BOSTON – At the height of the oil embargo in 1974, Jim Gordon was sitting in a line for gas that extended two blocks, frustrated that the United States had become so dependent on foreign oil.
That led him into the clean energy business and, decades later, to plan the nation’s first offshore wind farm, to be called Cape Wind. It would provide clean power to 200,000 homes on Cape Cod and spur the building of other such farms up and down the East Coast.
But after 16 years – and $100 million of his own money – that dream is, well, gone with the wind. Mr. Gordon has pulled the plug, stymied by endless litigation and a series of financial and political setbacks that undermined Cape Wind’s viability.
After so many years in limbo, he said, he wanted some finality.
“In a football game, if you have a tie, there’s an overtime period, a sudden death period,” Mr.

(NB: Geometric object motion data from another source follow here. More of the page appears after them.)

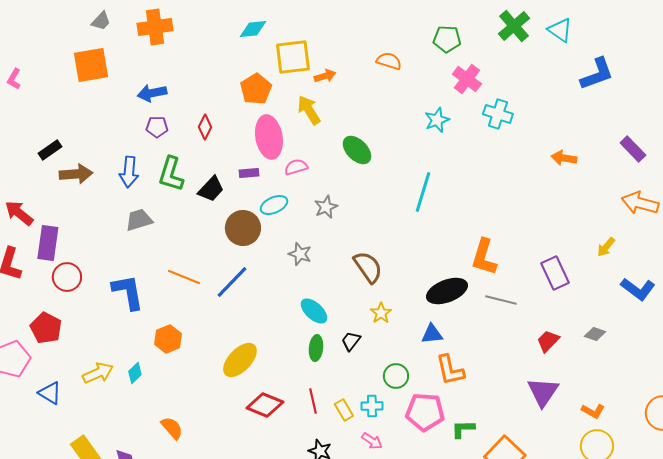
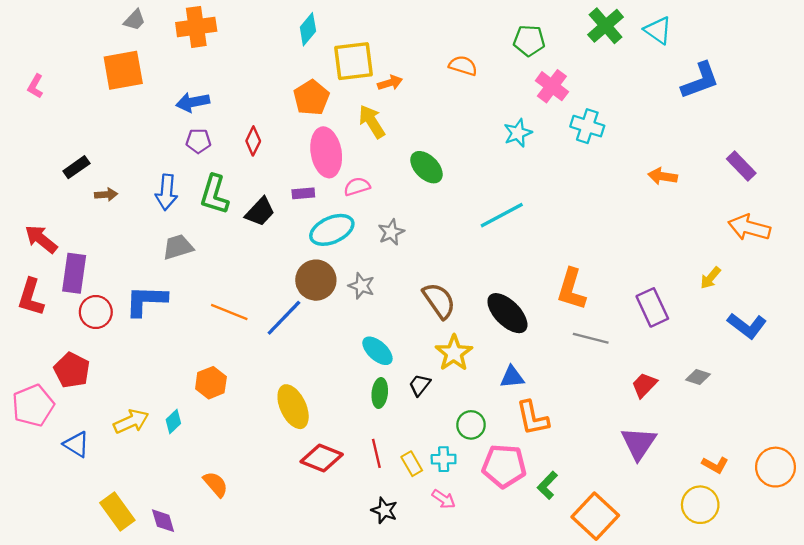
cyan diamond: (253, 29) -> (308, 29), turned -44
brown arrow: (76, 174) -> (106, 195), size x0.6
cyan line: (423, 192) -> (502, 215), turned 45
cyan ellipse: (274, 205) -> (332, 230), size x1.4
brown circle: (243, 228) -> (316, 280), moved
black ellipse: (447, 291) -> (507, 313), moved, turned 66
blue L-shape: (128, 292) -> (146, 301), moved, turned -78
yellow star: (381, 313) -> (454, 353), size x1.5
yellow ellipse: (240, 360) -> (293, 407), turned -69
orange L-shape: (593, 411) -> (715, 465), moved
green L-shape: (463, 429) -> (547, 485), turned -45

Gordon, 64, a clean energy entrepreneur and president of Energy Management Inc., said in an interview at his office here. “We were kept in a repeated sudden death period, and the goal posts kept moving.”
Over the years, the highly effective opposition included Senator Edward M. Kennedy of Massachusetts, who died in 2009, and was led by William I. Koch, a billionaire industrialist who made his fortune in fossil fuels and is the brother of Charles G. and David H. Koch, who have underwritten conservative causes.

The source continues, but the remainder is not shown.